When thinking about literacy in your elementary library, foundational literacy is probably the first thing to come to mind. Other literacies such as media literacy, digital literacy, and visual literacy likely also have a strong presence, but have you thought about incorporating lessons around financial literacy? Getting this type of literacy into your curriculum doesn't have to mean revamping the whole program. In fact, there are opportunities to integrate financial literacy hiding in activities that are already happening in your library.
We often encourage our students to dive into a great piece of literature and in the process, guide them to wonder and ask questions about what they read. Incorporating and modeling questions around financial literacy can encourage thinking that students may not be accustomed to doing. Directing them to resources that can answer those questions, giving them a better understanding of the text and the story, is another key step.
In Dan Gemenhart's The Honest Truth, the main character travels from Wenatchee, Washington, to Spokane by bus. In the first chapter of the story, he purchases a ticket for $44, comparable to what a ticket would cost today. When sharing this first chapter with students, I think aloud, "I wonder if this was really the cheapest way for him to travel. He had to be concerned about the money he spent." We take a quick look online to look for alternatives and pricing and discuss why he might have chosen to travel the way he did.

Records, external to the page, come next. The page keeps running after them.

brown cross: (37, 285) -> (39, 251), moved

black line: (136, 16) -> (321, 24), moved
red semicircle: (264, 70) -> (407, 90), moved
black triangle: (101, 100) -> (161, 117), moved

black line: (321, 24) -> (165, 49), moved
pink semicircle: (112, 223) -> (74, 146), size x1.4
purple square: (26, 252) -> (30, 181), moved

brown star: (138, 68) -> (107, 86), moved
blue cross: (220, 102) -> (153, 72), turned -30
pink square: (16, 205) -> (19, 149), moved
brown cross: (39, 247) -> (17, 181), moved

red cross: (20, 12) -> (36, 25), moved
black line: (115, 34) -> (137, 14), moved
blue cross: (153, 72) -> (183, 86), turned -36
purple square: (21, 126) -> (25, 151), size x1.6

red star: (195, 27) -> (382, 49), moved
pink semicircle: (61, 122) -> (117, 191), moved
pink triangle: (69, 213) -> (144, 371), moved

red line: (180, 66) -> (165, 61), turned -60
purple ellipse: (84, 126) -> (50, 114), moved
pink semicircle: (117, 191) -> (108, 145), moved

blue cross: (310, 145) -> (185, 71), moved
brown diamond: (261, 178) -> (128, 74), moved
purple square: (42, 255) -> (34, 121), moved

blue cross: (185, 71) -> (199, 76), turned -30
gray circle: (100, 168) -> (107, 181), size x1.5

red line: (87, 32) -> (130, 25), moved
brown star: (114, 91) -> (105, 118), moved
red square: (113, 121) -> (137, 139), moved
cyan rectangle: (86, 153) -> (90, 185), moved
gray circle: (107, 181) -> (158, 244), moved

These short moments of exploring financial aspects of a story help some students make connections, give others exposure to new concepts, and encourage all students to view elements of a story differently than they might otherwise have. What books from your collection contain a financial literacy connection that you could build upon?

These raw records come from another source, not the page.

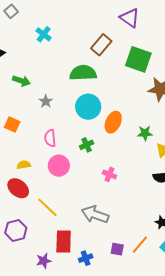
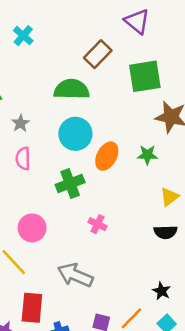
green square: (138, 59) -> (145, 76), turned -32
green star: (145, 133) -> (147, 155), moved
pink semicircle: (50, 138) -> (23, 159), moved
green cross: (87, 145) -> (70, 184), size x1.5
pink circle: (59, 166) -> (32, 228), moved

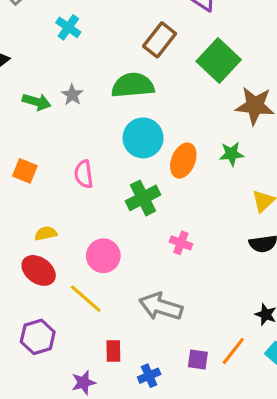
green square: (145, 76) -> (219, 61), turned -32
gray star: (20, 123) -> (72, 95), moved
red rectangle: (32, 308) -> (113, 351), size x0.6

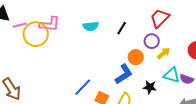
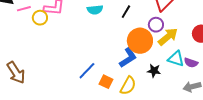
yellow circle: (36, 34) -> (40, 18), size x0.6
yellow arrow: (164, 53) -> (168, 37), size x1.5
orange circle: (136, 57) -> (140, 41), size x1.6

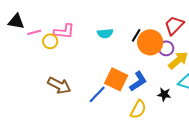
orange circle: (140, 41) -> (150, 42), moved
brown arrow: (16, 73) -> (59, 85), moved, turned -30
orange square: (106, 82) -> (116, 79), moved, size x1.6

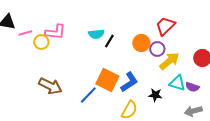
black line: (136, 35) -> (109, 41), moved
orange circle: (150, 42) -> (141, 43), size x0.7

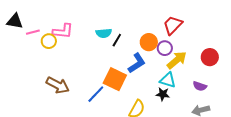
blue L-shape: (129, 82) -> (137, 63), moved
cyan triangle: (177, 83) -> (168, 80), moved

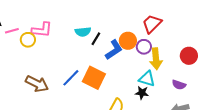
yellow arrow: (177, 60) -> (156, 59), turned 125
blue L-shape: (137, 63) -> (114, 50), moved
blue line: (96, 94) -> (71, 78), moved

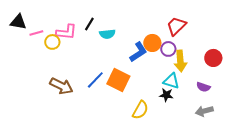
black line: (96, 39) -> (89, 24), moved

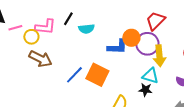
purple circle: (168, 49) -> (147, 44), size x1.5
blue L-shape: (138, 52) -> (117, 47), turned 35
brown arrow: (61, 86) -> (40, 59), moved

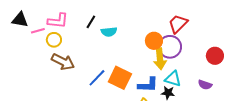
pink L-shape: (45, 27) -> (58, 21), moved
blue L-shape: (117, 47) -> (148, 85), moved
yellow arrow: (159, 56) -> (160, 59), moved

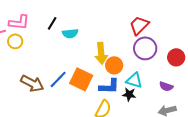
orange circle: (154, 41) -> (114, 65), moved
purple circle: (170, 47) -> (145, 48), moved
yellow arrow: (160, 59) -> (101, 53), moved
brown arrow: (63, 62) -> (32, 83), moved

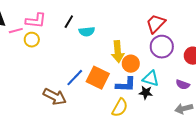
brown arrow: (32, 83) -> (55, 97), moved

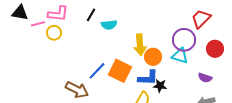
red trapezoid: (156, 24) -> (201, 19), moved
cyan triangle: (151, 79) -> (180, 56), moved
black star: (146, 93) -> (160, 86), moved

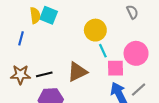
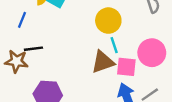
brown triangle: (77, 72) -> (103, 62), moved
black line: (44, 74) -> (33, 49), moved

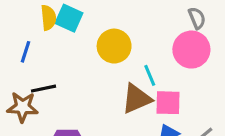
yellow circle: (108, 21) -> (114, 46), moved
pink circle: (152, 53) -> (191, 50), moved

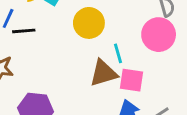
black line: (44, 89) -> (24, 31), moved

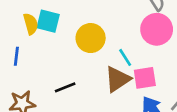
black line: (24, 31) -> (65, 87), moved

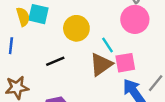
black line: (65, 87) -> (55, 61), moved

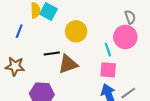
cyan line: (107, 45) -> (108, 50), moved
brown triangle: (101, 64) -> (68, 64), moved

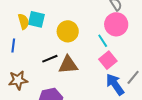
brown triangle: (68, 64) -> (68, 65), turned 30
pink square: (108, 70) -> (108, 60), turned -30

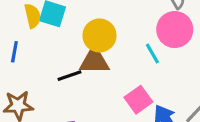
pink square: (108, 60) -> (138, 100), moved
brown triangle: (68, 65) -> (94, 61), moved

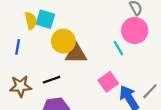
yellow circle: (99, 35) -> (63, 41), moved
black line: (69, 76) -> (51, 80), moved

In our library, you can see examples of students building their financial literacy in some of our explorations of history. When looking at Thanksgiving traditions, third grade students specifically look at the role that the Thanksgiving meal plays in tradition. I pose the question, "What might you have eaten for a Thanksgiving meal one hundred years ago? What can we tell about what it would have cost?" In pairs, they explore advertisements in historical newspapers available from the Library of Congress (for example: https://chroniclingamerica.loc.gov/lccn/sn83045433/1919-11-25/ed-1/seq-2/). They put together a menu and prices. They can then look at a current advertisement from a local grocery store and go through the same process.

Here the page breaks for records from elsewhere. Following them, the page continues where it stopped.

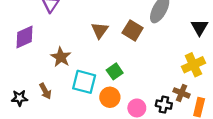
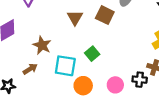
brown arrow: (45, 91) -> (30, 69), moved, turned -88
orange circle: (110, 97) -> (83, 86), moved

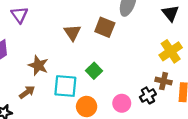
black cross: (140, 80) -> (148, 95), turned -32

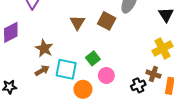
brown arrow: (27, 92) -> (42, 70), moved
pink circle: (122, 103) -> (106, 75), moved

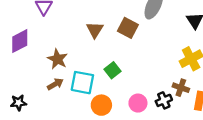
pink circle: (106, 75) -> (138, 103), moved

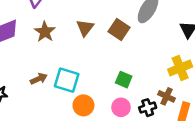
brown star: (57, 59) -> (45, 32), moved
green square: (112, 70) -> (124, 80), moved, turned -35

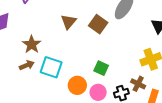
brown star: (45, 32) -> (32, 44), moved
orange circle: (83, 105) -> (77, 85), moved

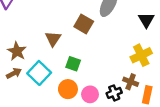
brown triangle: (69, 22) -> (53, 39), moved
cyan square: (51, 67) -> (39, 73), turned 30
green square: (101, 68) -> (73, 64), moved

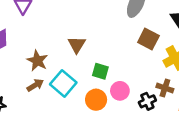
brown square: (84, 24) -> (148, 39), moved
pink circle: (90, 94) -> (120, 91), moved

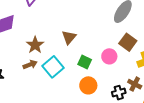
pink circle: (120, 91) -> (109, 56), moved
orange circle: (96, 100) -> (88, 85), moved

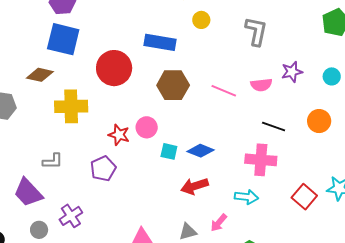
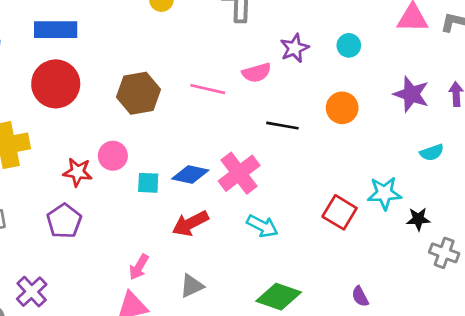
blue rectangle: (160, 42) -> (56, 30), moved
pink cross: (261, 160) -> (239, 173), moved, turned -32
cyan arrow: (246, 197) -> (262, 226), turned 30
pink arrow: (219, 223) -> (139, 267), moved

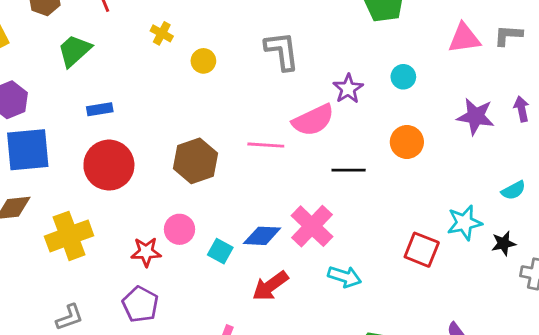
blue rectangle: (56, 30) -> (100, 109), size x0.6
pink semicircle: (257, 73) -> (313, 120), size x1.4
cyan semicircle: (432, 152) -> (513, 190), moved
cyan square: (148, 183) -> (220, 251), turned 35

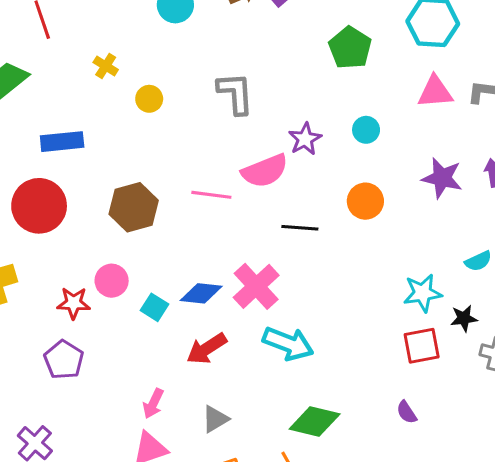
blue rectangle: (100, 109) -> (62, 142), moved, size x1.5
red square: (422, 250) -> (422, 346), moved, turned -36
cyan arrow: (345, 277) -> (288, 344), size x1.4

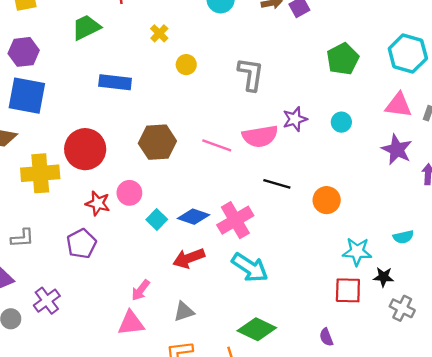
purple star: (442, 178) -> (397, 150), moved
orange circle: (365, 201) -> (327, 200), moved
red circle: (39, 206) -> (85, 149), moved

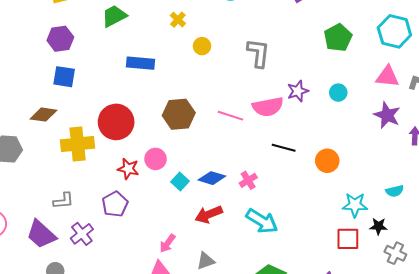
blue square: (27, 96) -> (64, 77), size x0.7
pink cross: (235, 220) -> (248, 180), size x0.6
purple cross: (47, 301) -> (82, 234), moved

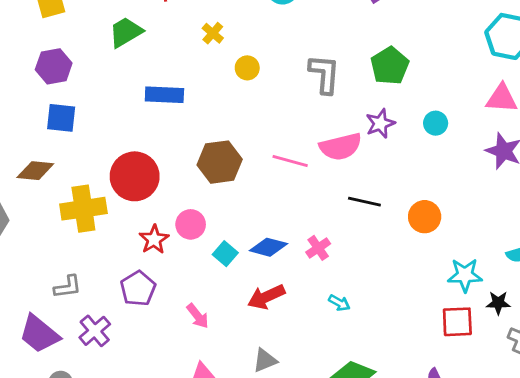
green pentagon: (338, 38) -> (390, 66), moved
red star: (128, 169) -> (154, 239), turned 30
cyan arrow: (262, 221) -> (339, 303), size x0.5
pink arrow: (167, 243) -> (198, 316), moved, turned -72

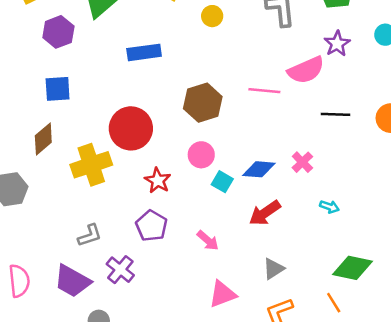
purple hexagon: (54, 66) -> (58, 32), moved
brown diamond: (35, 171) -> (43, 139), turned -36
pink circle: (191, 224) -> (201, 155), moved

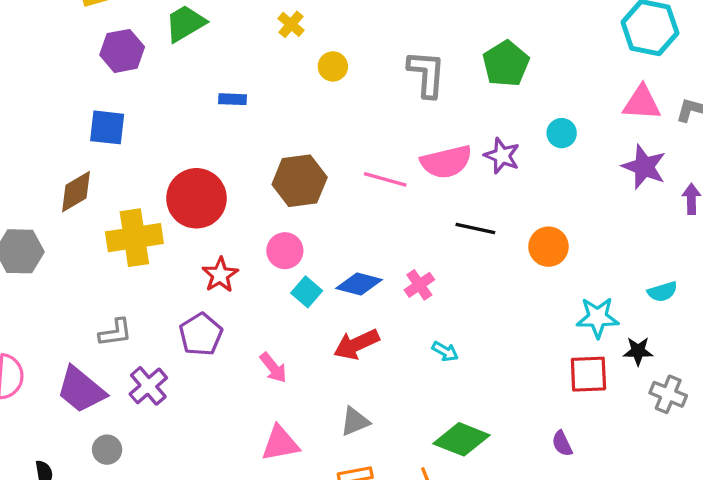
purple star: (337, 44) -> (502, 156), moved, turned -30
blue rectangle: (144, 52) -> (232, 99), size x0.6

This gives students who may rarely go to a grocery store some idea of the prices for different items. It also gives everyone the experience that prices on items go up over time. In fact, advertisements in historical newspapers, when explored regularly, often cause students to ask how much that same item or a similar item costs today. This first step to financial literacy, an awareness that there are prices attached to items in their everyday lives, is an important one that can be fostered in the elementary library. If you want to try this activity in your library, take a look at my lesson plan, "What's for Dinner? Comparing Change Grocery Costs."
I give my upper elementary students real-world financial literacy experience through participation in collection development for the library. I do this in small and large ways throughout the year.
Toward the end of each year, I have always had discussions, with kindergarten through fifth grade, about nonfiction topics that they would like to see in the library. In the last few years, with older students, I have also been sharing catalogs, asking them to look at available titles and series. I also share the budget that I have for nonfiction titles.
Fiction and graphic novel titles are discussed by a smaller group of interested fourth grade students that meets with me once a week during recess and lunch. Anyone is invited. We explore new titles that are going to be released as well as the average amount I have budgeted for newly released titles.
In both cases, discussions are initiated by students about pros and cons to making specific purchases. We explore inquiries about discounts from publishers and local book sellers. Possible purchases are evaluated based on the current collection and the likelihood that they will be checked out by students in the future. Through all of this, students are discussing the financial aspect of prices and budgets. These discussions are not hypothetical. While their decisions are not final, the students do strongly influence what titles are purchased for the library.
You likely already have experiences in your library where students build their financial literacy. The book Teaching Life Skills in the School Library: Career, Finance, and Civic Engagement by Blanche Woolls and Connie Hamner Williams considers more ways that elementary students can explore financial literacy and other life skills in the library. Continuing to look for those moments for your students can bring new experiences and new ways of thinking to your library community.
Woolls, Blanche, and Connie Hamner Williams. Teaching Life Skills in the School Library: Career, Finance, and Civic Engagement in a Changing World. Libraries Unlimited, 2019.